In spite of the limited and patchy data available (many of the traps had been stolen or vandalized), the analysis showed clearly that the most disturbed parts of the park had impoverished butterfly faunas. 


Rennolls, K; Y Laumonier. 2006. A new local estimator of regional species diversity, in terms of ‘shadow species’, with a case study from Sumatra. J Tropical Ecology 22:321-329.

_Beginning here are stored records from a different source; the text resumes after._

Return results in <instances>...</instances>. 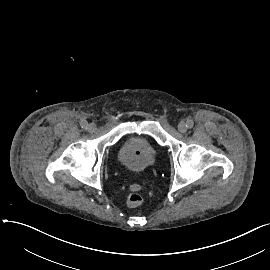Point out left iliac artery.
Returning a JSON list of instances; mask_svg holds the SVG:
<instances>
[{
    "label": "left iliac artery",
    "mask_w": 270,
    "mask_h": 270,
    "mask_svg": "<svg viewBox=\"0 0 270 270\" xmlns=\"http://www.w3.org/2000/svg\"><path fill=\"white\" fill-rule=\"evenodd\" d=\"M186 126L187 128H192L194 126V122L192 120H187Z\"/></svg>",
    "instance_id": "left-iliac-artery-1"
}]
</instances>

The non-parametric estimators developed by Anne Chao and colleagues use the number of singletons and doubletons (F1 and F2) in the sample to estimate the number of "zerotons" (F0), species not represented in the sample. Rennolls and Laumonier point out that the distinction applies at the sample level, not the population level - if you take another sample from the same population, different species will appear as singletons. The population contains a pool of rare species, a proportion of which will turn up in a sample. They provide a method for estimating the number of 'shadow' singletons, the species that are (approximately) as rare as the singletons in this sample but weren't recorded this time. The same argument is applied to doubletons and other "k-tons", although the number of shadow species quickly declines to zero. Adding the shadow species to Sobs gives Sest.

Applied to tree data for a tropical forest, with many species and a high proportion of singletons, the results are plausible, and very close to those for Chao1 and Jack1. Unlike other estimators, the approach can be used to estimate the distribution of species in the population and hence estimates of diversity indices (Shannon, Simpson, etc) for the population, instead of just for the sample.